Thirdly, your truth value remark makes no sense to me.

An NDE is an experience for the person who has it, but for others, it is a report or account of an experience. For example, Dr. Long's accounts of NDE's are of reports he has received, and not anything he has personally experienced. Also, your post regarding Richard John Neuhaus's experience is a report or account of his NDE, not your own experience.

I have never had a near-death experience, and neither has anyone else I know (with the exception of Eben Alexander and his family, posted in your substack article, 11/16/24, who I have known for some number of years).

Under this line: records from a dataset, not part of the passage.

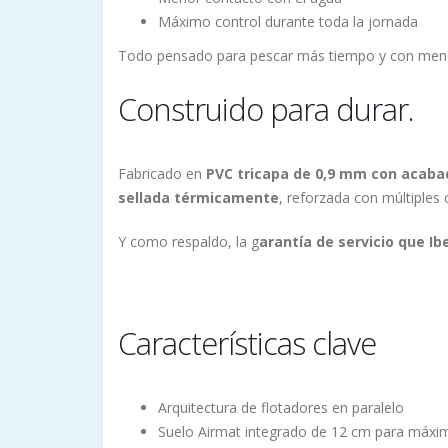
Máximo control durante toda la jornada
Todo pensado para pescar más tiempo y con meno
Construido para durar.
Fabricado en
PVC tricapa de 0,9 mm con acaba
sellada térmicamente
, reforzada con múltiples 
Y como respaldo, la g
arantía de servicio que I
Características clave
Arquitectura de flotadores en paralelo
Suelo Airmat integrado de 12 cm para máxim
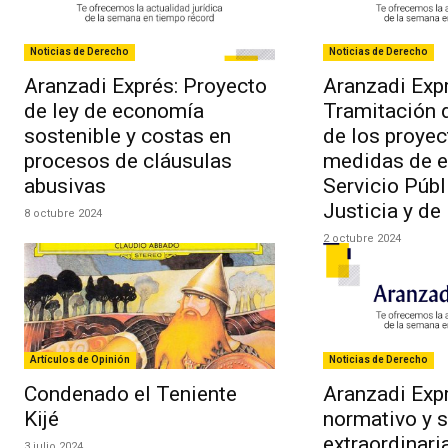
Noticias de Derecho
Noticias de Derecho
Aranzadi Exprés: Proyecto
Aranzadi Expr
de ley de economía
Tramitación d
sostenible y costas en
de los proyec
procesos de cláusulas
medidas de ef
abusivas
Servicio Públ
Justicia y de
8 octubre 2024
2 octubre 2024
Artículos de Opinión
Noticias de Derecho
Condenado el Teniente
Aranzadi Exp
Kijé
normativo y 
extraordinaria
3 julio 2024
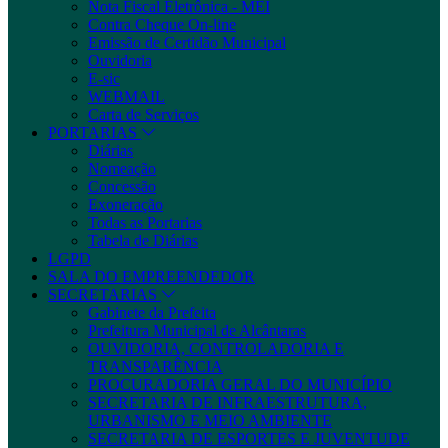
Nota Fiscal Eletrônica - MEI
Contra Cheque On-line
Emissão de Certidão Municipal
Ouvidoria
E-sic
WEBMAIL
Carta de Serviços
PORTARIAS
Diárias
Nomeação
Concessão
Exoneração
Todas as Portarias
Tabela de Diárias
LGPD
SALA DO EMPREENDEDOR
SECRETARIAS
Gabinete da Prefeita
Prefeitura Municipal de Alcântaras
OUVIDORIA, CONTROLADORIA E
TRANSPARÊNCIA
PROCURADORIA GERAL DO MUNICÍPIO
SECRETARIA DE INFRAESTRUTURA,
URBANISMO E MEIO AMBIENTE
SECRETARIA DE ESPORTES E JUVENTUDE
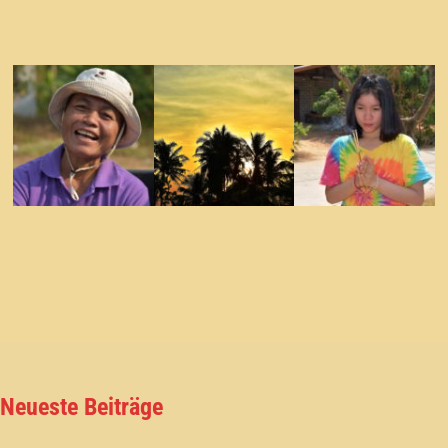
Neueste Beiträge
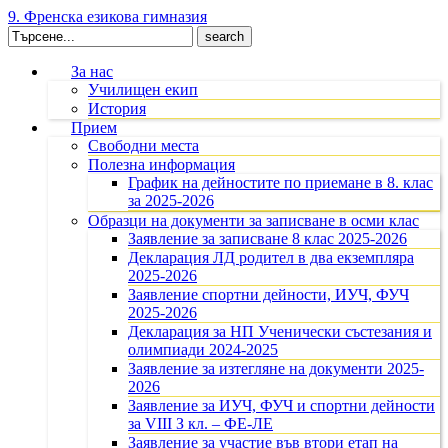
9. Френска езикова гимназия
Search
for:
За нас
Училищен екип
История
Прием
Свободни места
Полезна информация
График на дейностите по приемане в 8. клас
за 2025-2026
Образци на документи за записване в осми клас
Заявление за записване 8 клас 2025-2026
Декларация ЛД родител в два екземпляра
2025-2026
Заявление спортни дейности, ИУЧ, ФУЧ
2025-2026
Декларация за НП Ученически състезания и
олимпиади 2024-2025
Заявление за изтегляне на документи 2025-
2026
Заявление за ИУЧ, ФУЧ и спортни дейности
за VIII З кл. – ФЕ-ЛЕ
Заявление за участие във втори етап на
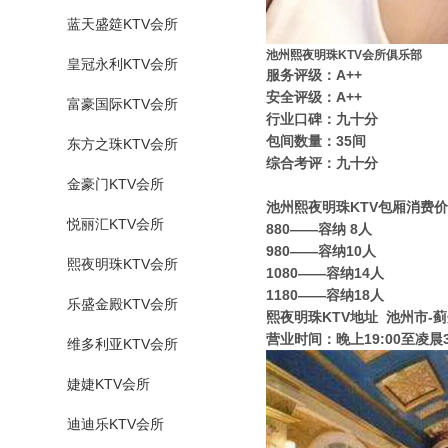
蓝天盛筵KTV会所
池州熙夜明珠KTV会所俱乐部
皇冠永利KTV会所
服务评级：A++
安全评级：A++
富豪国际KTV会所
行业口碑：九十分
包间数量：35间
东方之珠KTV会所
综合考评：九十分
金豪门KTV会所
池州熙夜明珠KTV包厢消费
悦丽汇KTV会所
880——容纳 8人
980——容纳10人
熙夜明珠KTV会所
1080——容纳14人
1180——容纳18人
乐盛金殿KTV会所
熙夜明珠KTV地址 池州市-
营业时间：晚上19:00至凌晨3
维多利亚KTV会所
婕婕KTV会所
迪迪乐KTV会所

So whenever the issue of the probative value of NDE's come up, I take them as reports or accounts, just like any other eyewitness account.

I did not take your various posts on the subject as the narrow question about whether or not the experience is probative for the person who has it, nor do I now think that was your point. But I am not sure the analysis differs that much. If I had such an experience, I would have the same questions about it. Minus, of course, the issue of whether or not I am lying, I would still question the experience in light of my sense of the world as I know it. If I were prone to secular materialism, I would undoubtedly consider it a mere strange psychological quirk, like any dream or illusion I have experienced, with no lasting significance about an afterlife.

You distinguished between an NDE and an OBE in the comments above. As you point out, OBE's present different considerations and so I restricted my comment to NDE's in the context of whether they are proof of an afterlife in some extra-physical space, which is the issue I took to be under consideration. And in this context, "no external evidence is possible" was meant in the same sense as you recount that a person with an NDE "is the authority; he enjoys 'privileged access' to his mental states … " External evidence (or corroboration, if you will) is in theory available for eyewitness accounts in general; if someone tells me they saw a spectacular arch in St. Louis, I can go there and verify it. But there is no way to verify the claim of an afterlife in a heaven or some other alternate space-time continuum experienced in the near-death events under consideration.

The truth value in an NDE is the sliding scale from credible to incredible which is implied by your conclusion that there "is no rationally coercive argument from the reality of NDEs to the reality of an afterlife." If not rationally coercive or conclusive, any such argument might still present a more or less probability of being true.